(Transcribed page contents)
----

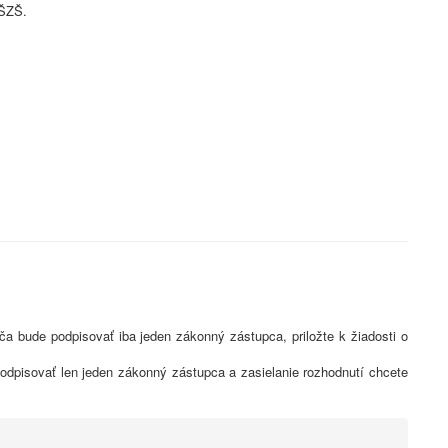
 ŠZŠ.
tča bude podpisovať iba jeden zákonný zástupca, priložte k žiadosti o
podpisovať len jeden zákonný zástupca a zasielanie rozhodnutí chcete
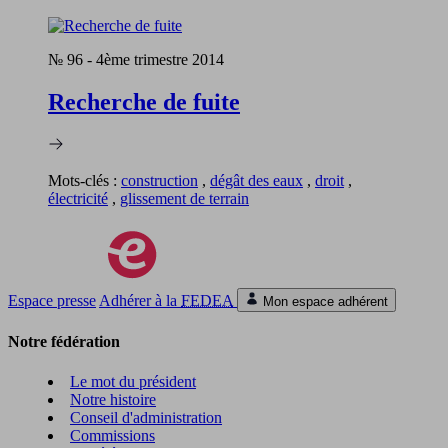
№ 96
-
4ème trimestre 2014
Recherche de fuite
Mots-clés :
construction
,
dégât des eaux
,
droit
,
électricité
,
glissement de terrain
Espace presse
Adhérer à la
FEDEA
Mon espace adhérent
Notre fédération
Le mot du président
Notre histoire
Conseil d'administration
Commissions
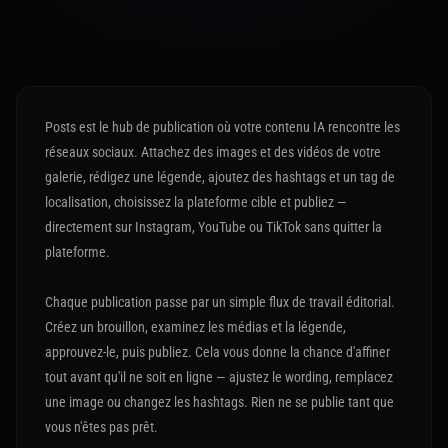
Posts est le hub de publication où votre contenu IA rencontre les
réseaux sociaux. Attachez des images et des vidéos de votre
galerie, rédigez une légende, ajoutez des hashtags et un tag de
localisation, choisissez la plateforme cible et publiez —
directement sur Instagram, YouTube ou TikTok sans quitter la
plateforme.
Chaque publication passe par un simple flux de travail éditorial.
Créez un brouillon, examinez les médias et la légende,
approuvez-le, puis publiez. Cela vous donne la chance d'affiner
tout avant qu'il ne soit en ligne — ajustez le wording, remplacez
une image ou changez les hashtags. Rien ne se publie tant que
vous n'êtes pas prêt.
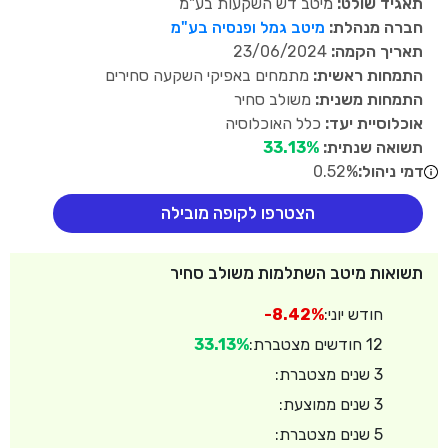
תאגיד שולט:
מיטב דש השקעות בע"מ
חברה מנהלת:
מיטב גמל ופנסיה בע"מ
תאריך הקמה:
23/06/2024
התמחות ראשית:
מתמחים באפיקי השקעה סחירים
התמחות משנית:
משולב סחיר
אוכלוסיית יעד:
כלל האוכלוסיה
תשואה שנתית:
33.13%
דמי ניהול:
0.52%
הצטרפו לקופה מובילה
תשואות מיטב השתלמות משולב סחיר
חודש יוני:
-8.42%
12 חודשים מצטברת:
33.13%
3 שנים מצטברת:
3 שנים ממוצעת:
5 שנים מצטברת:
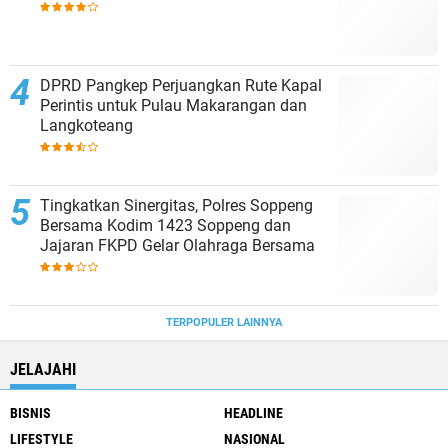
DPRD Pangkep Perjuangkan Rute Kapal
Perintis untuk Pulau Makarangan dan
Langkoteang
Tingkatkan Sinergitas, Polres Soppeng
Bersama Kodim 1423 Soppeng dan
Jajaran FKPD Gelar Olahraga Bersama
TERPOPULER LAINNYA
JELAJAHI
BISNIS
HEADLINE
LIFESTYLE
NASIONAL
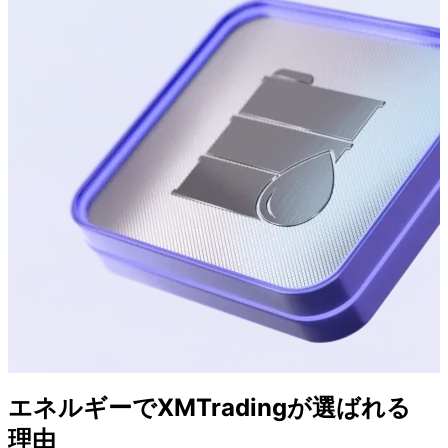
エネルギーで
XMTradingが
選ばれる
理由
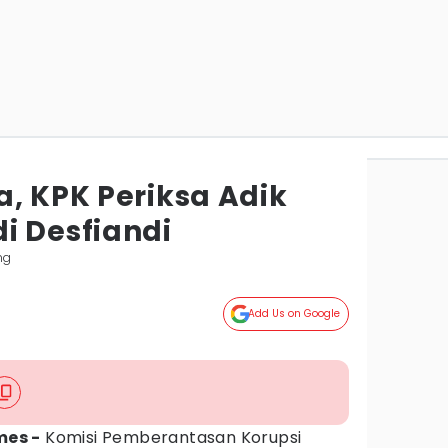
, KPK Periksa Adik
i Desfiandi
ng
Add Us on Google
mes -
Komisi Pemberantasan Korupsi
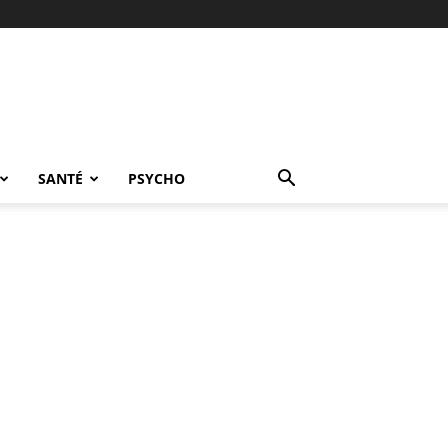
SANTÉ
PSYCHO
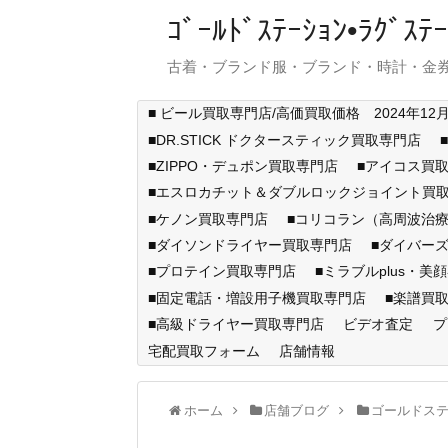
ｺﾞｰﾙﾄﾞｽﾃｰｼｮﾝ•ﾗｸﾞ
古着・ブランド服・ブランド・時計・金券
■ ビール買取専門店/高価買取価格 2024年12
■DR.STICK ドクタースティック買取専門店
■ZIPPO・デュポン買取専門店
■アイコス買
■エスロカチット＆ダブルロックジョイント買
■ケノン買取専門店
■コリコラン（高周波治療
■ダイソンドライヤー買取専門店
■ダイバー
■プロテイン買取専門店
■ミラブルplus・美
■固定電話・増設用子機買取専門店
■楽譜買
■高級ドライヤー買取専門店
ビデオ査定
プ
宅配買取フォーム
店舗情報
ホーム
店舗ブログ
ゴールドス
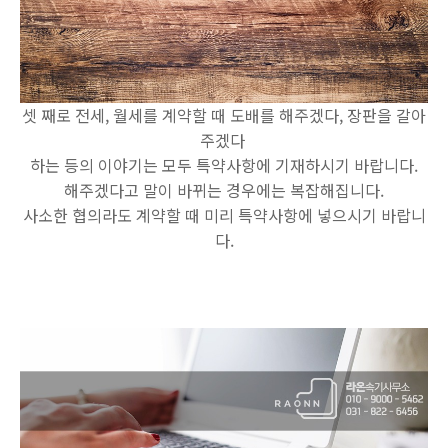
셋 째로 전세, 월세를 계약할 때 도배를 해주겠다, 장판을 갈아
주겠다
하는 등의 이야기는 모두 특약사항에 기재하시기 바랍니다.
해주겠다고 말이 바뀌는 경우에는 복잡해집니다.
사소한 협의라도 계약할 때 미리 특약사항에 넣으시기 바랍니
다.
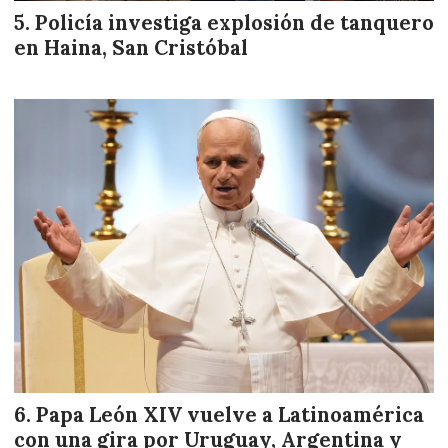
Policía investiga explosión de tanquero
en Haina, San Cristóbal
Papa León XIV vuelve a Latinoamérica
con una gira por Uruguay, Argentina y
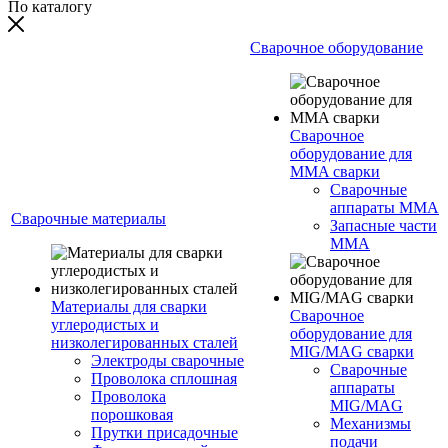
По каталогу
Сварочное оборудование
Сварочное
оборудование для
MMA сварки
Сварочные
аппараты MMA
Сварочные материалы
Запасные части
MMA
Материалы для сварки
Сварочное
углеродистых и
оборудование для
низколегированных сталей
MIG/MAG сварки
Электроды сварочные
Сварочные
Проволока сплошная
аппараты
Проволока
MIG/MAG
порошковая
Механизмы
Прутки присадочные
подачи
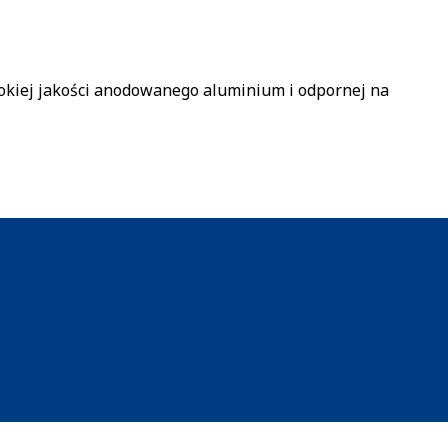
kiej jakości anodowanego aluminium i odpornej na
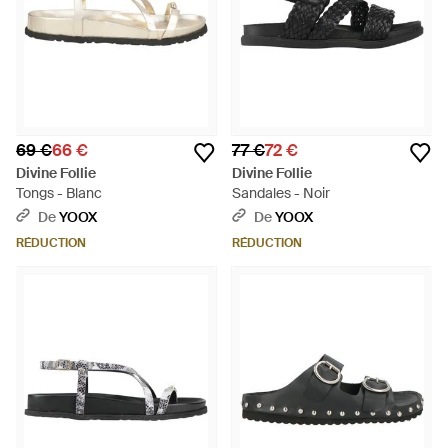
69 €
66 €
77 €
72 €
Divine Follie
Divine Follie
Tongs - Blanc
Sandales - Noir
De
YOOX
De
YOOX
RÉDUCTION
RÉDUCTION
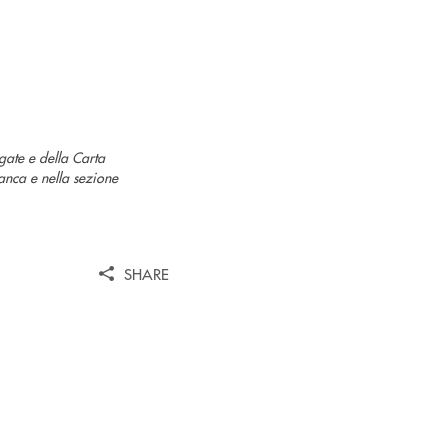
agate e della Carta
banca e nella sezione
SHARE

----

* _YOUR OBJECTIVE_
Return each line above where the word "מצטברת" shows up.

* _SOLVED EXERCISE_
12 חודשים מצטברת:
3 שנים מצטברת:
5 שנים מצטברת:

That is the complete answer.